La legge affonda

Quattro su cinque. Così ha deciso oggi la Corte Costituzionale sull’ammissibilità dei quesiti referendari abrogativi della legge 40 sulla procreazione medicalmente assistita, promulgata il 19 febbraio scorso. Non supera l’esame il quesito di abrogazione totale proposto dai Radicali Italiani e dall’Associazione Luca Coscioni, mentre hanno via libera gli altri quattro di abrogazione parziale. Tre di questi mirano a cancellare quei passi della legge che vietano la fecondazione eterologa, che limitano la ricerca sugli embrioni e non tutelano la salute della donna, mentre il quarto chiede l’abrogazione dell’articolo 1, che sancisce i diritti del concepito. Sono serviti a poco, dunque, gli interventi in camera di consiglio dei sette comitati antireferendari schieratisi al fianco del governo nella tutela della legge.

“L’ammissibilità del nostro quesito di abrogazione dell’articolo 1 sui diritti del concepito fa venir meno l’impianto ideologico stesso della legge”, commenta l’onorevole Maura Cossutta di Rifondazione Comunista. “Riconosciamo il valore dell’embrione ma i suoi diritti non possono prevaricare quelli della donna, la cui libertà di scelta e la cui salute non vanno messe in discussione”. Meno contenti i radicali, che comunque esprimono pieno sostegno ai quesiti abrogativi parziali, dei quali sono stato co-promotori. Una vittoria giunta in anticipo, dunque, che apre una seconda fase della battaglia referendaria. L’unica possibilità che ora il governo ha di bloccare il referendum, infatti, spiega il senatore Ds Lanfranco Turci, è accettare le modifiche alla legge previste dai quattro quesiti.

Ma la battaglia contro la legge 40 si combatte anche sul fronte delle linee guida emesse dal Ministero della Salute per indicare a medici e operatori della sanità come mettere in pratica la norma. Il documento infatti è stato impugnato presso il Tar del Lazio, come hanno annunciato oggi i rappresentanti del Comitato “No alla legge 40” riuniti presso sala stampa di palazzo Montecitorio. A farlo Ivana e Roberto con il sostegno di varie associazioni di tutela dei malati e delle coppie infertili. Esse, infatti, con una ulteriore interpretazione restrittiva della legge, impediscono la diagnosi pre-impianto ammettendo solo quella osservazionale. Inutile però per la coppia: lei affetta da anemia drepanocitica, lui portatore sano di talassemia, hanno una probabilità del 50 per cento di trasmettere la malattia a un figlio. Un secondo ricorso contro le linee guida è stato presentato da tre centri di medicina della riproduzione (Demetra di Firenze, Cerva di Milano, Hera di Catania), sostenuti dalla Società Italiana di fertilità, sterilità e medicina della riproduzione (Sifes). “Ci sono diversi punti di contrasto tra la legge e le linee guida”, spiega Maria Paola Costantini, avvocato del Foro di Roma e consulente dell’Associazione Madre provetta. “Invece di dare indicazioni e chiarimenti, le linee rendono più complicata la comprensione della legge”.

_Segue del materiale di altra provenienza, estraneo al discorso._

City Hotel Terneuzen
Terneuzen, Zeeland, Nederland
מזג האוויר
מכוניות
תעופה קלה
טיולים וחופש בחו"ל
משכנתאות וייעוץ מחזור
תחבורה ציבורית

Il testo, infatti, oltre a essere stato redatto da una commissione scelta autonomamente dal ministro senza avvalersi dell’Istituto Superiore di Sanità (Iss) come invece previsto dalla legge, vieta ogni diagnosi pre-impianto salvo quella osservazionale, che però non fornisce informazioni sul corredo cromosomico ma solo sulle anomalie nell’aspetto e nello sviluppo. “Tutto il resto è considerato eugenetica. Così la donna è costretta a portare avanti la gravidanza e ricorrere in seguito a un’interruzione. La legge invece non vieta l’analisi genetica”, continua Costantini, “Inoltre nelle linee guida si dice che il trasferimento dell’embrione non è coercibile, mentre nella legge troviamo l’obbligo di trasferimento tranne casi di forza maggiore relativi alla salute della donna”.

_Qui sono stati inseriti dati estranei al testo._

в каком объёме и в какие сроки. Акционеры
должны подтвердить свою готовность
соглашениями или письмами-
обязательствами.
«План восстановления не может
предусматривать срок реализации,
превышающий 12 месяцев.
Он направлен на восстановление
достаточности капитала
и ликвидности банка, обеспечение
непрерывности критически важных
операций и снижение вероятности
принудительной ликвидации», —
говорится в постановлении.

I contrasti non finiscono qui. Mentre la legge vieta e sanziona con la reclusione fino a tre anni e multe da 50 mila a 150 mila euro la soppressione degli embrioni non trasferiti, le linee guida la ammettono. Stessa confusione sulla crioconservazione in attesa di impianto, consentita nelle linee guida e sanzionata invece nella legge. “Oltre a ledere le libertà fondamentali degli individui, le linee guida hanno effetti pesanti sulla deontologia professionale”, conclude Antonino Guglielmini, dottore del centro Hera di Catania, “I medici sono semplici esecutori di norme, costretti a trasferire embrioni anche se malati nonostante possa nuocere alla salute della donna, andando contro ogni etica professionale”.